Just had an inspiring day. The kind that makes you want to go out there and do something significant. Sign your name to a large portion of the earth, to remain there for eternity. I sat through a session that did just that for me today. The Forest Day 5 at COP17 in Durban South Africa gave a fitting send off and tribute to Wangari Maathai. A touching 8 minute video documented her vision and some of her achievements (based on the video below). Speaker after speaker showered unending praises for her visionary work. It got me thinking.

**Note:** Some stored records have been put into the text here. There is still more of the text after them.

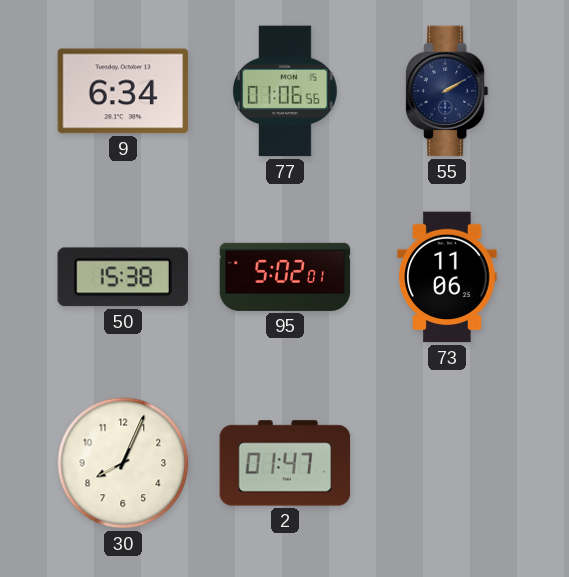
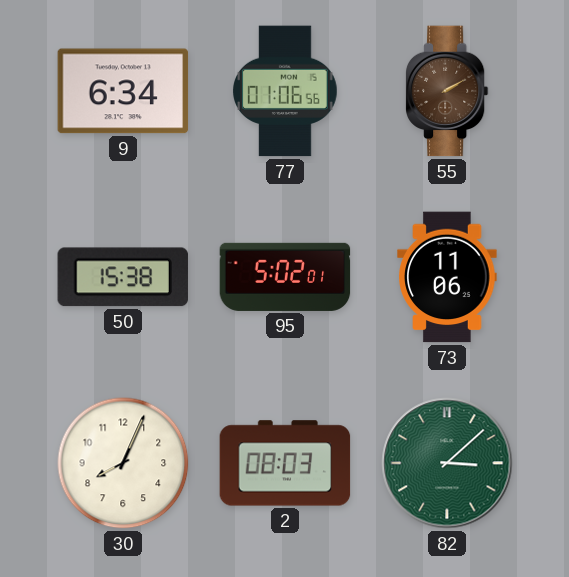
55 dial: navy -> brown
2: 01:47 -> 08:03
82: none -> 3:08
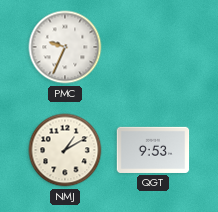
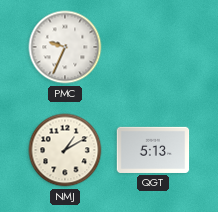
QGT: 9:53 -> 5:13
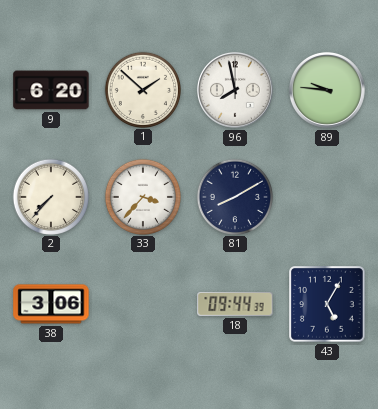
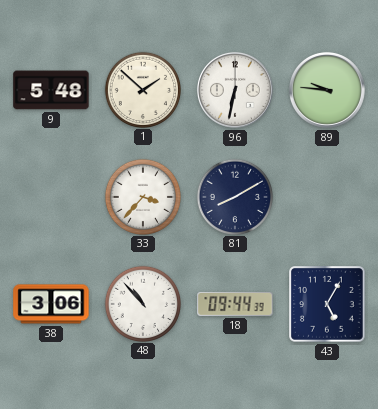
9: 6:20 -> 5:48
96: 7:58 -> 6:32
2: 7:37 -> none
48: none -> 10:53
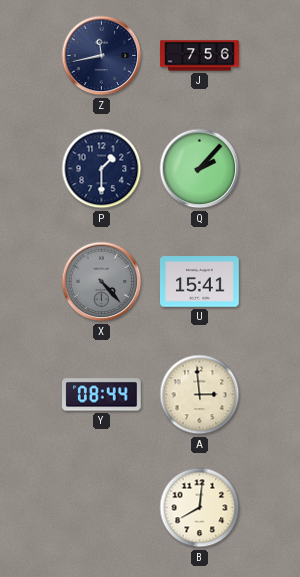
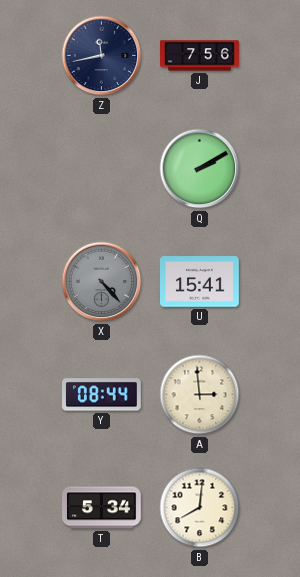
P: 1:30 -> none
Q: 2:07 -> 2:10
T: none -> 5:34
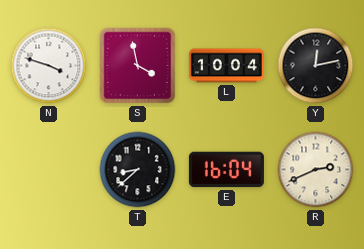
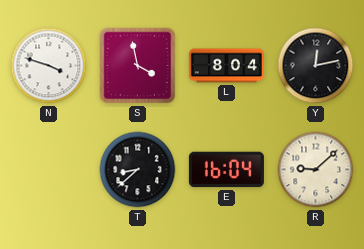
L: 10:04 -> 8:04
R: 2:41 -> 9:08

Wangari Maathai: greenbeltmovement.org
Just how much of a difference can a single person or a “not-so-empowered” group of people with an idea to serve make? In Wangari’s words, “Grass roots people can change the world.” That she did. A single and simple idea to plant a tree and get the rest of the world doing the same started movements on the continent and all over the world which have changed the lives of ordinary people, the way we see and appreciate the environment and demonstrated how much well organised pressure from ordinary people can force politicians into action. Whats more, all this she did from humble beginnings.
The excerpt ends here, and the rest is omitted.